▸ **Work request**
Copy down the listing below exactly. Do not include pictures.

▸ **Record extracts**
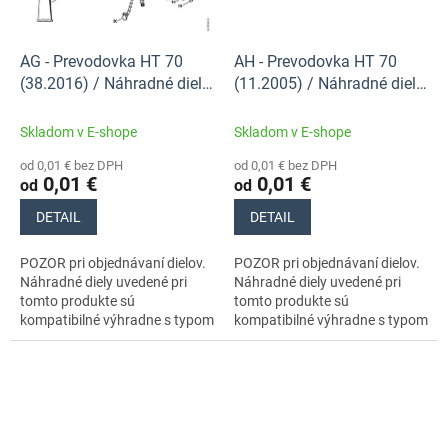
AG - Prevodovka HT 70
AH - Prevodovka HT 70
(38.2016) / Náhradné diely
(11.2005) / Náhradné diely
Stihl
Stihl
Skladom v E-shope
Skladom v E-shope
od 0,01 € bez DPH
od 0,01 € bez DPH
0,01 €
0,01 €
od
od
DETAIL
DETAIL
POZOR pri objednávaní dielov.
POZOR pri objednávaní dielov.
Náhradné diely uvedené pri
Náhradné diely uvedené pri
tomto produkte sú
tomto produkte sú
kompatibilné výhradne s typom
kompatibilné výhradne s typom
stroja s číslami 41380110602,
stroja s číslami 41380110602,
41380110606. Nezabudnite si
41380110606. Nezabudnite si
preto...
preto...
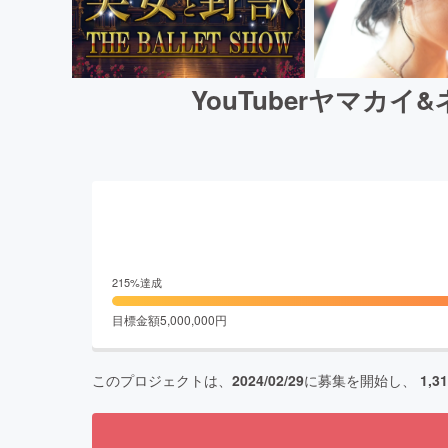
YouTuberヤマ
215
%達成
目標金額
5,000,000
円
このプロジェクトは、
2024/02/29
に募集を開始し、
1,3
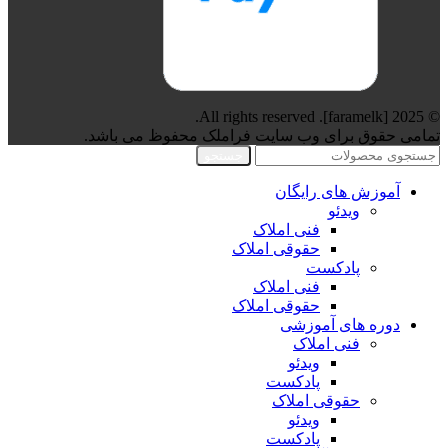
© 2025 [faramelk]. All rights reserved.
تمامی حقوق برای وب سایت فراملک محفوظ می باشد.
جستجو
آموزش های رایگان
ویدئو
فنی املاک
حقوقی املاک
پادکست
فنی املاک
حقوقی املاک
دوره های آموزشی
فنی املاک
ویدئو
پادکست
حقوقی املاک
ویدئو
پادکست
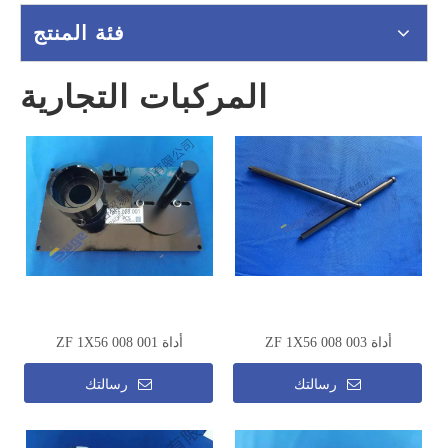
فئة المنتج
المركبات التجارية
أداة ZF 1X56 008 003
أداة ZF 1X56 008 001
رسالتك
رسالتك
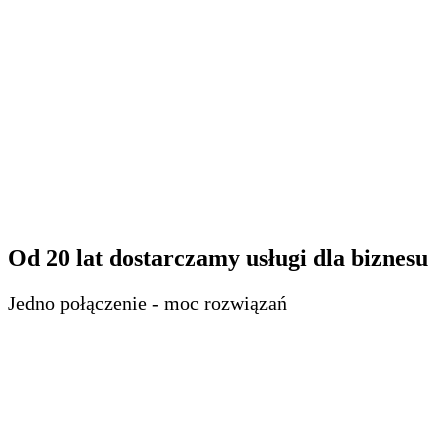
Od 20 lat dostarczamy usługi dla biznesu
Jedno połączenie - moc rozwiązań
Zobacz film
Microsoft Operator Connect
Połącz Teams z telefonią
i odkryj, jak prosta może być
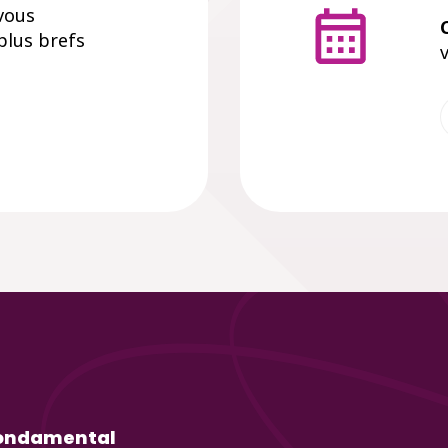
 vous
C
plus brefs
ondamental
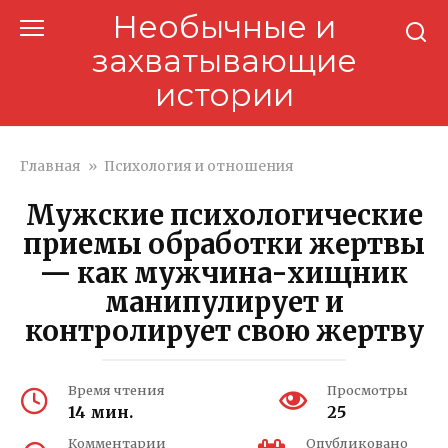
Перейти
Необычные и
к
захватывающие
контенту
истории
Главная
»
Психология и отношения
Мужские психологические
приемы обработки жертвы
— как мужчина-хищник
манипулирует и
контролирует свою жертву
Время чтения
Просмотры
14 мин.
25
Комментарии
Опубликовано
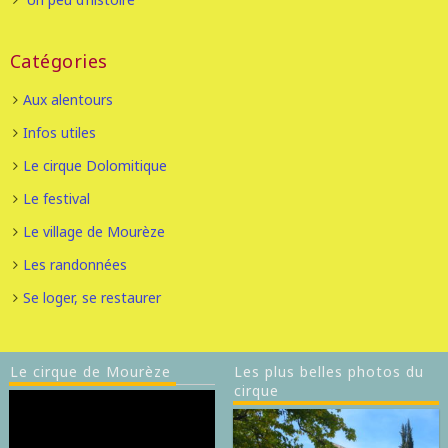
Catégories
Aux alentours
Infos utiles
Le cirque Dolomitique
Le festival
Le village de Mourèze
Les randonnées
Se loger, se restaurer
Le cirque de Mourèze
Les plus belles photos du
cirque
Lecteur
vidéo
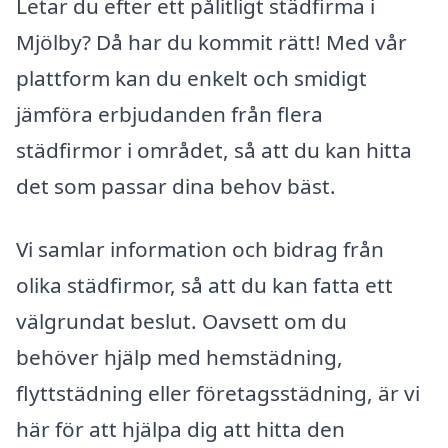
Letar du efter ett pålitligt städfirma i
Mjölby? Då har du kommit rätt! Med vår
plattform kan du enkelt och smidigt
jämföra erbjudanden från flera
städfirmor i området, så att du kan hitta
det som passar dina behov bäst.
Vi samlar information och bidrag från
olika städfirmor, så att du kan fatta ett
välgrundat beslut. Oavsett om du
behöver hjälp med hemstädning,
flyttstädning eller företagsstädning, är vi
här för att hjälpa dig att hitta den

▸ **Answer for the task**
AG - Prevodovka HT 70
AH - Prevodovka HT 70
(38.2016) / Náhradné diely
(11.2005) / Náhradné diely
Stihl
Stihl
Skladom v E-shope
Skladom v E-shope
od 0,01 € bez DPH
od 0,01 € bez DPH
0,01 €
0,01 €
od
od
DETAIL
DETAIL
POZOR pri objednávaní dielov.
POZOR pri objednávaní dielov.
Náhradné diely uvedené pri
Náhradné diely uvedené pri
tomto produkte sú
tomto produkte sú
kompatibilné výhradne s typom
kompatibilné výhradne s typom
stroja s číslami 41380110602,
stroja s číslami 41380110602,
41380110606. Nezabudnite si
41380110606. Nezabudnite si
preto...
preto...
YouTuberヤマ
215
%達成
目標金額
5,000,000
円
このプロジェクトは、
2024/02/29
に募集を開始し、
1,3
© 2025 [faramelk]. All rights reserved.
تمامی حقوق برای وب سایت فراملک محفوظ می باشد.
جستجو
آموزش های رایگان
ویدئو
فنی املاک
حقوقی املاک
پادکست
فنی املاک
حقوقی املاک
دوره های آموزشی
فنی املاک
ویدئو
پادکست
حقوقی املاک
ویدئو
پادکست
فئة المنتج
المركبات التجارية
أداة ZF 1X56 008 003
أداة ZF 1X56 008 001
رسالتك
رسالتك
Od 20 lat dostarczamy usługi dla biznesu
Jedno połączenie - moc rozwiązań
Zobacz film
Microsoft Operator Connect
Połącz Teams z telefonią
i odkryj, jak prosta może być
 vous
C
plus brefs
ondamental
Перейти
Необычные и
к
захватывающие
контенту
истории
Главная
»
Психология и отношения
Мужские психологические
приемы обработки жертвы
— как мужчина-хищник
манипулирует и
контролирует свою жертву
Время чтения
Просмотры
14 мин.
25
Комментарии
Опубликовано
Catégories
Aux alentours
Infos utiles
Le cirque Dolomitique
Le festival
Le village de Mourèze
Les randonnées
Se loger, se restaurer
Le cirque de Mourèze
Les plus belles photos du
cirque
Lecteur
vidéo
Letar du efter ett pålitligt städfirma i
Mjölby? Då har du kommit rätt! Med vår
plattform kan du enkelt och smidigt
jämföra erbjudanden från flera
städfirmor i området, så att du kan hitta
det som passar dina behov bäst.
Vi samlar information och bidrag från
olika städfirmor, så att du kan fatta ett
välgrundat beslut. Oavsett om du
behöver hjälp med hemstädning,
flyttstädning eller företagsstädning, är vi
här för att hjälpa dig att hitta den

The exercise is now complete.